**WORK REQUEST:**
Check each line of the listing for the word "input" and report the ones that have it.

--------------------------------

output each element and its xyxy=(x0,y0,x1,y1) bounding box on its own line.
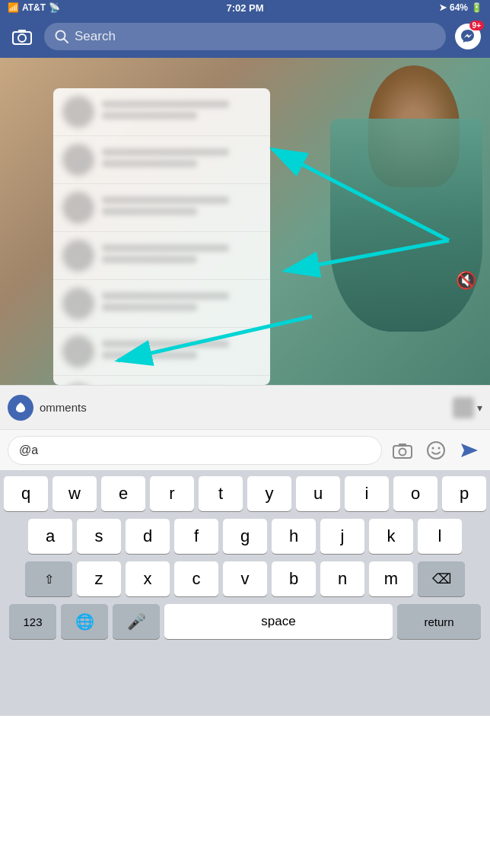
svg-rect-2 xyxy=(18,30,26,33)
svg-rect-13 xyxy=(399,444,406,447)
blurred-sub xyxy=(102,160,197,167)
blurred-name xyxy=(102,292,229,300)
key-f[interactable]: f xyxy=(174,519,218,554)
return-key[interactable]: return xyxy=(397,604,481,639)
comment-input[interactable]: @a xyxy=(8,436,382,465)
avatar xyxy=(62,335,94,367)
key-s[interactable]: s xyxy=(77,519,121,554)
text-block xyxy=(102,100,261,123)
svg-rect-11 xyxy=(393,446,412,458)
key-v[interactable]: v xyxy=(223,561,267,596)
send-button[interactable] xyxy=(457,437,482,463)
time-label: 7:02 PM xyxy=(226,2,263,14)
blurred-sub xyxy=(102,351,197,359)
list-item[interactable] xyxy=(53,376,270,385)
sort-chevron-icon[interactable]: ▾ xyxy=(477,402,482,414)
list-item[interactable] xyxy=(53,280,270,328)
blurred-name xyxy=(102,148,229,156)
key-q[interactable]: q xyxy=(4,476,48,511)
search-placeholder: Search xyxy=(75,29,116,44)
comments-label: omments xyxy=(40,401,447,414)
key-p[interactable]: p xyxy=(442,476,486,511)
key-a[interactable]: a xyxy=(28,519,72,554)
camera-button[interactable] xyxy=(8,22,37,51)
keyboard-row-2: a s d f g h j k l xyxy=(2,519,488,554)
like-button[interactable] xyxy=(8,395,33,421)
key-g[interactable]: g xyxy=(223,519,267,554)
space-key[interactable]: space xyxy=(164,604,393,639)
content-area: 🔇 xyxy=(0,58,490,385)
key-u[interactable]: u xyxy=(296,476,340,511)
status-right: ➤ 64% 🔋 xyxy=(439,2,482,13)
text-block xyxy=(102,244,261,267)
blurred-name xyxy=(102,244,229,252)
search-bar[interactable]: Search xyxy=(44,23,446,50)
mute-icon[interactable]: 🔇 xyxy=(456,271,476,291)
key-b[interactable]: b xyxy=(272,561,316,596)
nav-bar: Search 9+ xyxy=(0,15,490,58)
keyboard: q w e r t y u i o p a s d f g h j k l ⇧ … xyxy=(0,470,490,716)
key-o[interactable]: o xyxy=(393,476,438,511)
emoji-icon-button[interactable] xyxy=(423,437,449,463)
avatar xyxy=(62,144,94,176)
blurred-sub xyxy=(102,256,197,263)
blurred-name xyxy=(102,340,229,348)
key-e[interactable]: e xyxy=(101,476,145,511)
wifi-icon: 📡 xyxy=(49,2,60,13)
keyboard-row-1: q w e r t y u i o p xyxy=(2,476,488,511)
key-l[interactable]: l xyxy=(418,519,462,554)
text-block xyxy=(102,340,261,363)
signal-icon: 📶 xyxy=(8,2,19,13)
delete-key[interactable]: ⌫ xyxy=(418,561,465,596)
key-r[interactable]: r xyxy=(150,476,194,511)
key-t[interactable]: t xyxy=(199,476,243,511)
input-text: @a xyxy=(19,444,38,457)
key-c[interactable]: c xyxy=(174,561,218,596)
camera-icon-button[interactable] xyxy=(390,437,415,463)
keyboard-row-3: ⇧ z x c v b n m ⌫ xyxy=(2,561,488,596)
shift-key[interactable]: ⇧ xyxy=(25,561,72,596)
key-j[interactable]: j xyxy=(320,519,364,554)
status-left: 📶 AT&T 📡 xyxy=(8,2,60,13)
list-item[interactable] xyxy=(53,88,270,136)
key-n[interactable]: n xyxy=(320,561,364,596)
key-m[interactable]: m xyxy=(369,561,413,596)
list-item[interactable] xyxy=(53,328,270,376)
blurred-sub xyxy=(102,112,197,119)
svg-point-12 xyxy=(399,448,406,455)
key-d[interactable]: d xyxy=(126,519,170,554)
blurred-sub xyxy=(102,208,197,215)
blurred-sub xyxy=(102,304,197,311)
avatar xyxy=(62,288,94,320)
key-x[interactable]: x xyxy=(126,561,170,596)
globe-key[interactable]: 🌐 xyxy=(61,604,108,639)
location-icon: ➤ xyxy=(439,2,447,13)
messenger-button[interactable]: 9+ xyxy=(453,22,482,51)
blurred-name xyxy=(102,196,229,204)
sort-avatar xyxy=(453,397,474,418)
key-h[interactable]: h xyxy=(272,519,316,554)
key-y[interactable]: y xyxy=(247,476,291,511)
list-item[interactable] xyxy=(53,136,270,184)
battery-icon: 🔋 xyxy=(471,2,482,13)
battery-label: 64% xyxy=(450,2,468,13)
key-i[interactable]: i xyxy=(345,476,389,511)
text-block xyxy=(102,292,261,315)
avatar xyxy=(62,383,94,385)
carrier-label: AT&T xyxy=(22,2,46,13)
svg-point-14 xyxy=(428,442,444,459)
list-item[interactable] xyxy=(53,232,270,280)
mic-key[interactable]: 🎤 xyxy=(113,604,160,639)
dropdown-panel[interactable] xyxy=(53,88,270,385)
sort-area[interactable]: ▾ xyxy=(453,397,482,418)
svg-marker-17 xyxy=(461,444,478,457)
svg-point-16 xyxy=(438,447,441,449)
num-key[interactable]: 123 xyxy=(9,604,56,639)
key-z[interactable]: z xyxy=(77,561,121,596)
avatar xyxy=(62,240,94,272)
list-item[interactable] xyxy=(53,184,270,232)
avatar xyxy=(62,96,94,128)
key-k[interactable]: k xyxy=(369,519,413,554)
key-w[interactable]: w xyxy=(52,476,97,511)
blurred-name xyxy=(102,100,229,108)
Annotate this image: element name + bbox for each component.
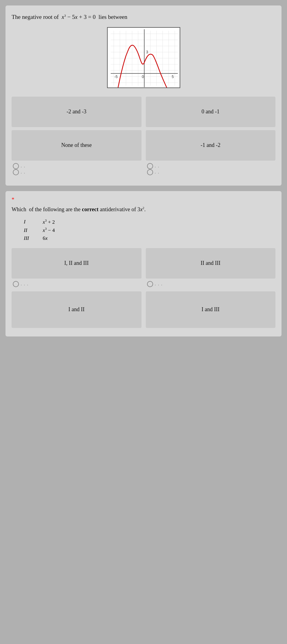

--------------------------------

**WRITTEN SOLUTION:**
comment-input[interactable]: @a xyxy=(8,436,382,465)
input-text: @a xyxy=(19,444,38,457)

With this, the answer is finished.